Three laws relating to the restitution of foreign cultural property, human remains and works looted by the Nazis will be presented to the French Parliament in 2023, the government announced on Monday.

A report to prepare a legislative text setting “a doctrine and criteria for the returnability” of foreign works must be submitted in the coming weeks, the Ministry of Culture told AFP on Monday.

It is produced by the former director of the Louvre Museum, Jean-Luc Martinez, appointed ambassador for heritage in 2021.

“As our collections are inalienable, if we have to make a specific law for each return, it will be long and complex,” French Culture Minister Rima Abdul Malak told the newspaper. The world.

The restitution of foreign property is a very sensitive subject. And the pressure has increased further in recent years, in the wake of movements against racism, for Western museums to return works, in particular obtained during the colonial period, to their country of origin.

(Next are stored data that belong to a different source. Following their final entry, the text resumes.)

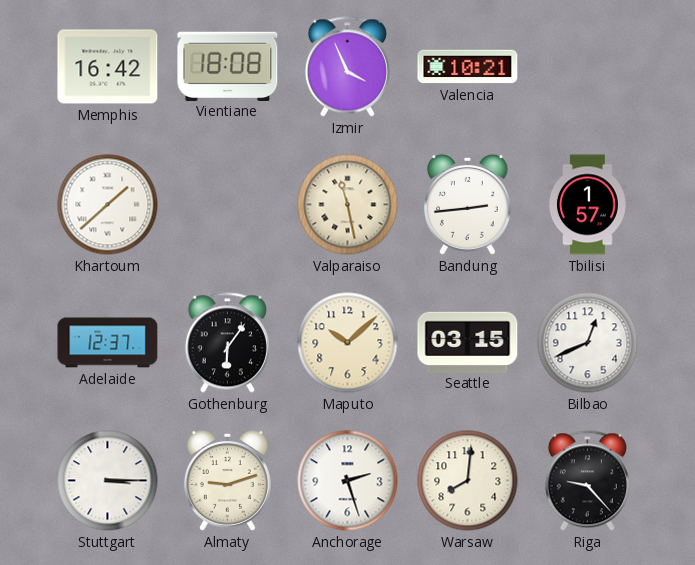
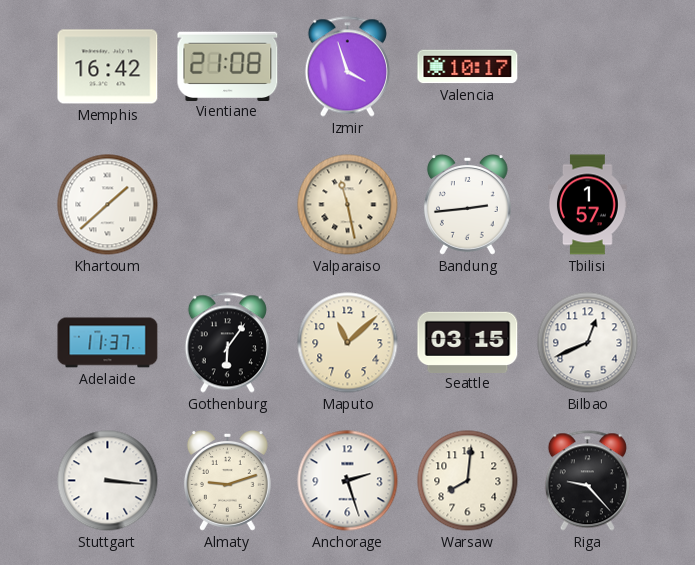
Vientiane: 18:08 -> 21:08
Izmir: 3:56 -> 3:57
Valencia: 10:21 -> 10:17
Adelaide: 12:37 -> 11:37
Maputo: 10:08 -> 11:08
Stuttgart: 3:15 -> 3:16
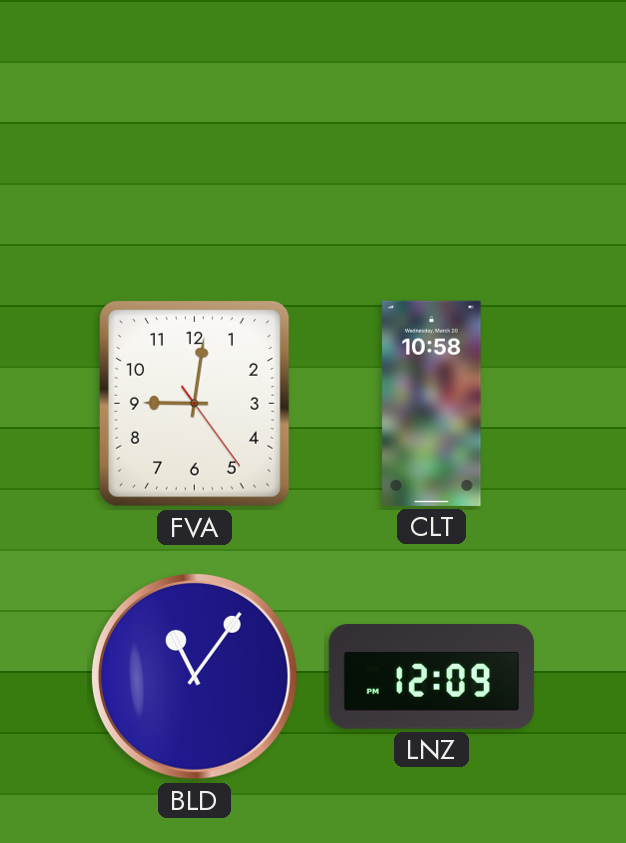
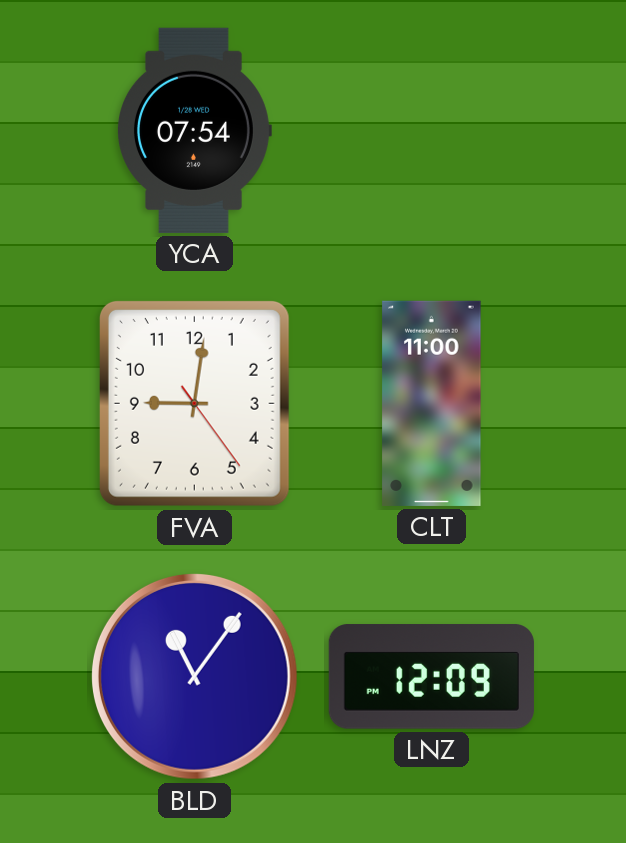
YCA: none -> 07:54
CLT: 10:58 -> 11:00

In 2021, Paris had returned to Benin 26 works from the royal treasures of Abomey, looted in 1892 by French troops. They were kept in the Parisian museum of Quai Branly. France also returned a saber to Senegal in 2019 and a crown to Madagascar in 2020.

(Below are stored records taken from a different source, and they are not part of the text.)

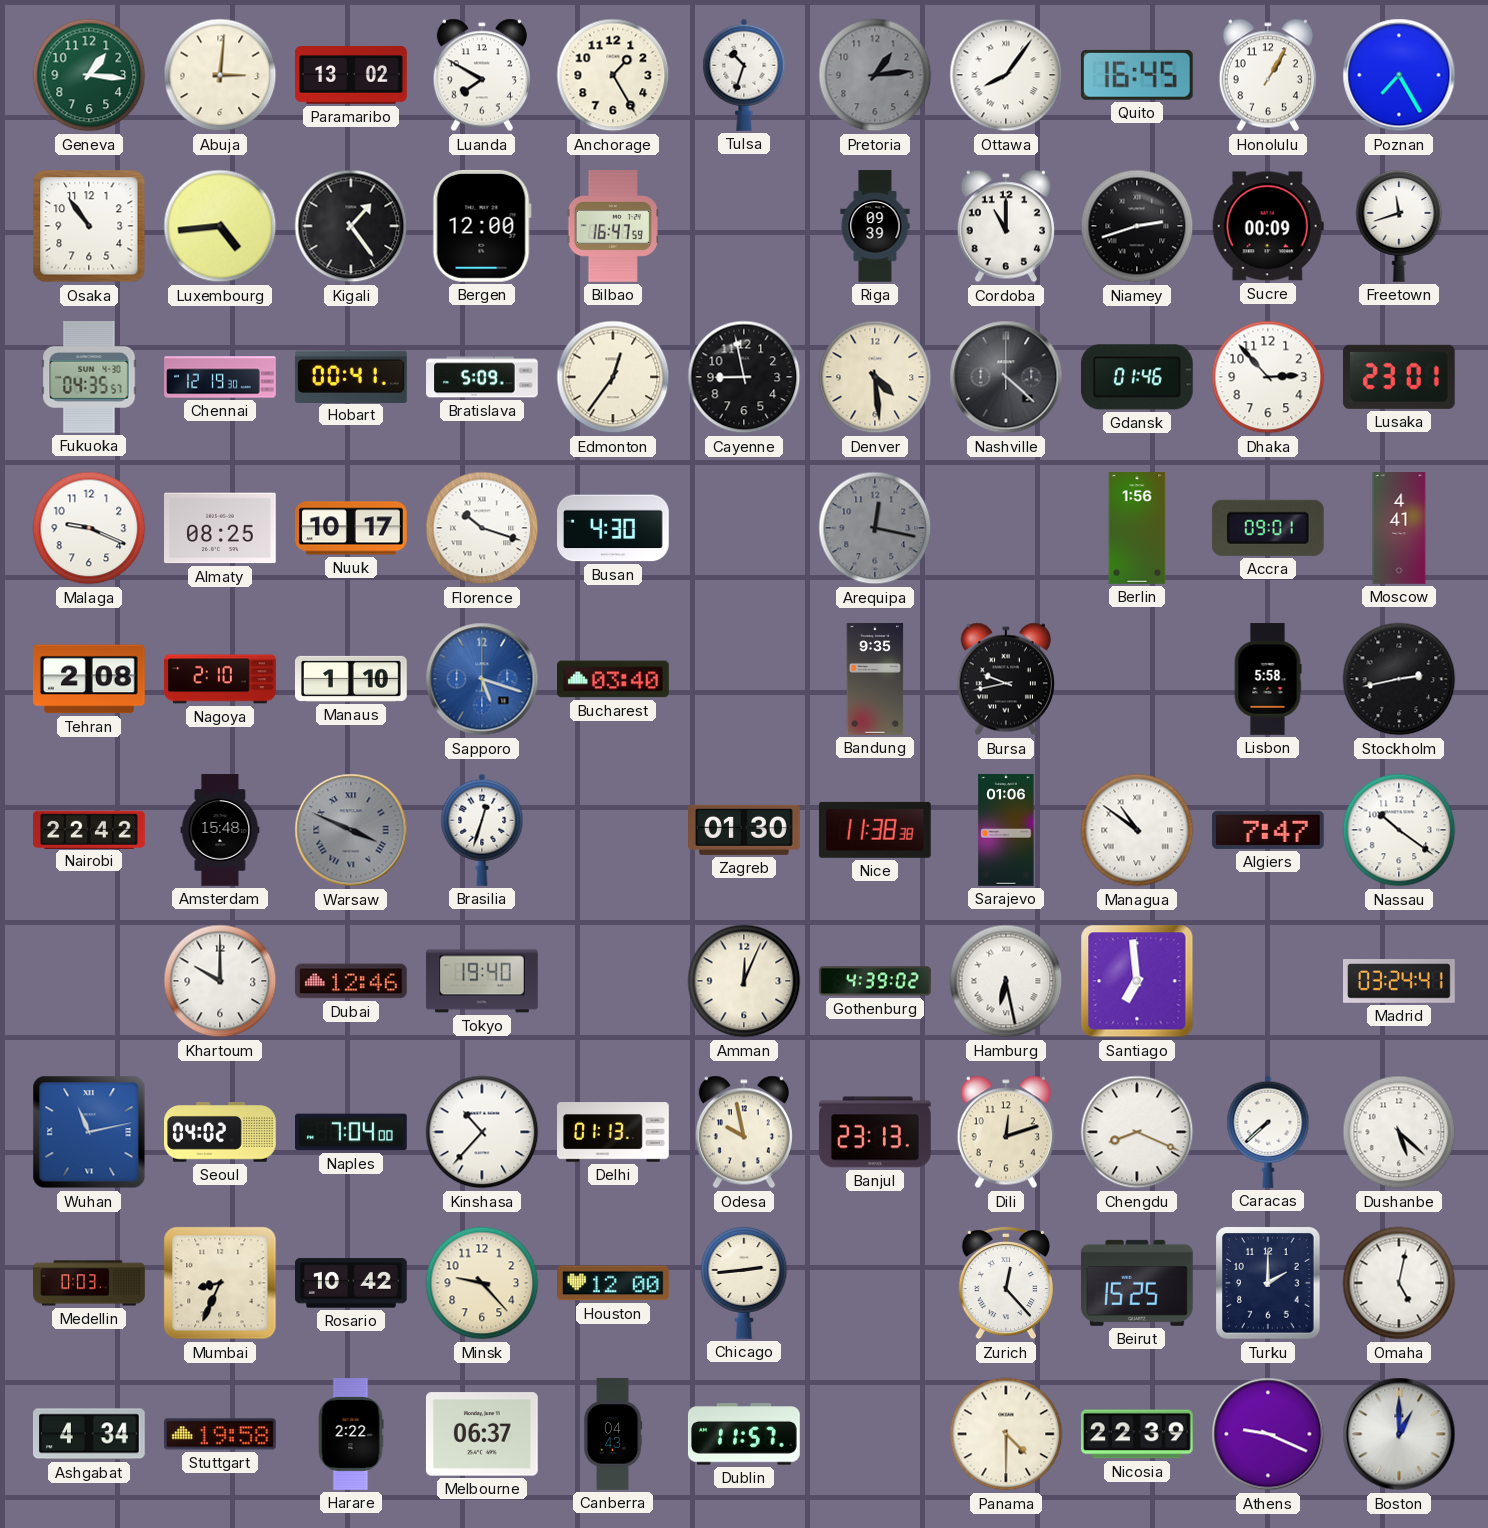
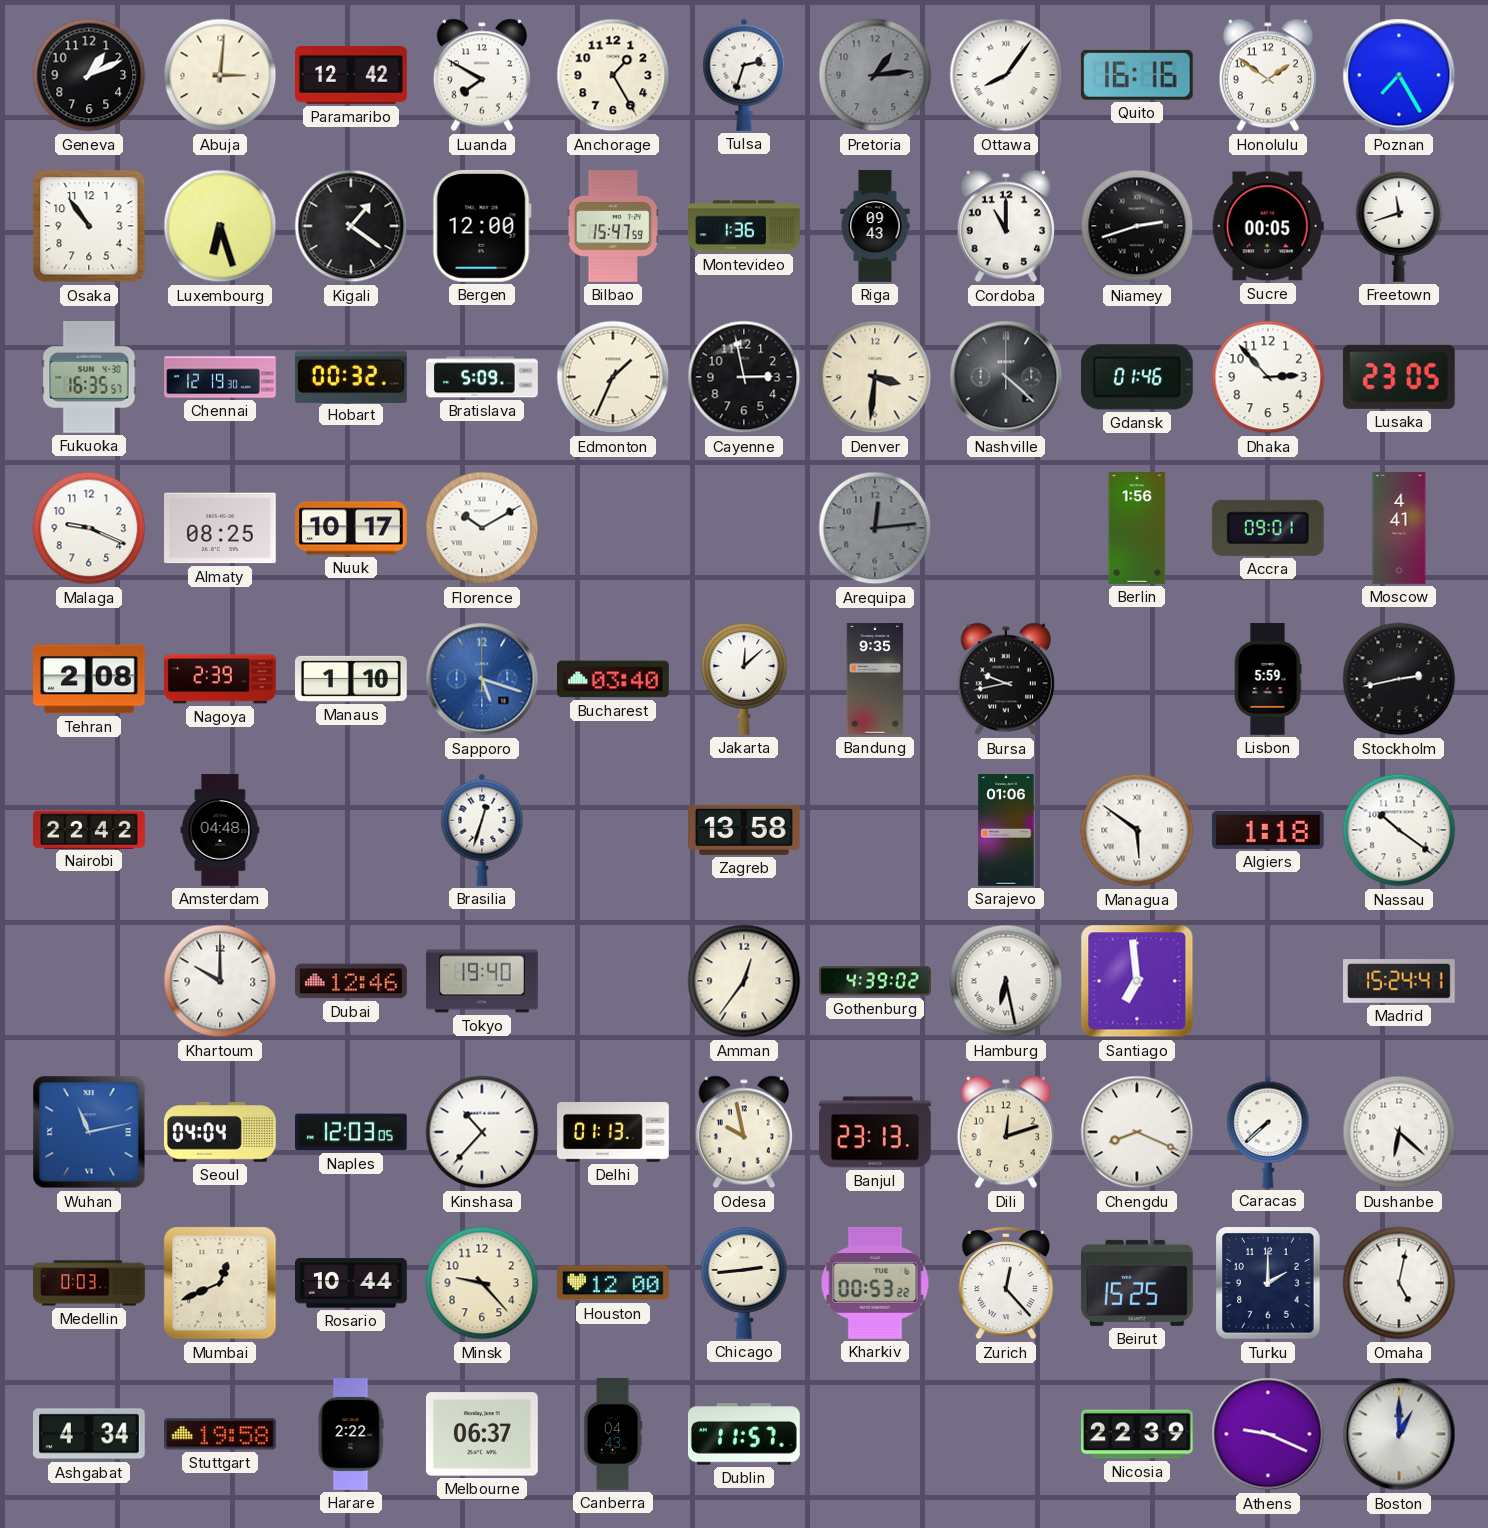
Geneva: 1:16 -> 1:11
Geneva dial: green -> black
Paramaribo: 13:02 -> 12:42
Tulsa: 10:33 -> 2:33
Quito: 16:45 -> 16:16
Honolulu: 1:05 -> 1:51
Luxembourg: 4:44 -> 6:27
Kigali: 1:24 -> 1:21
Bilbao: 16:47 -> 15:47
Montevideo: none -> 1:36
Riga: 09:39 -> 09:43
Sucre: 00:09 -> 00:05
Fukuoka: 04:35 -> 16:35
Hobart: 00:41 -> 00:32
Edmonton: 12:36 -> 1:34
Cayenne: 8:58 -> 2:58
Denver: 4:29 -> 3:31
Lusaka: 23:01 -> 23:05
Florence: 10:18 -> 10:10
Busan: 4:30 -> none
Arequipa: 12:17 -> 12:14
Nagoya: 2:10 -> 2:39
Jakarta: none -> 12:08
Lisbon: 5:58 -> 5:59
Amsterdam: 15:48 -> 04:48
Warsaw: 3:49 -> none
Zagreb: 01:30 -> 13:58
Nice: 11:38 -> none
Managua: 10:51 -> 5:51
Algiers: 7:47 -> 1:18
Amman: 12:04 -> 12:36
Madrid: 03:24 -> 15:24
Seoul: 04:02 -> 04:04
Naples: 7:04 -> 12:03
Dushanbe: 5:22 -> 6:22
Mumbai: 8:34 -> 12:41
Rosario: 10:42 -> 10:44
Kharkiv: none -> 00:53
Panama: 4:30 -> none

In December, Germany had returned to Nigeria 22 bronzes of the former kingdom of Benin, looted during the colonial era.

But in mid-January, the British government dashed hopes of a rapid return to Greece of the Parthenon friezes, exhibited at the British Museum in London, including in the form of a long-term loan.

Concerning the spoliations at the time of Nazism, the French Minister of Culture will introduce a law “in the coming months” to “facilitate” restitutions, in order to “go to the end of our duty of memory”.

In March 2022, a painting by Gustav Klimt was returned by France to its owner’s heirs, as part of a law authorizing the return of 15 works from public collections to the heirs of looted Jewish families.

A third law on the restitution of identified human remains of foreign origin and claimed by third countries will also arrive “soon in the legislative calendar”.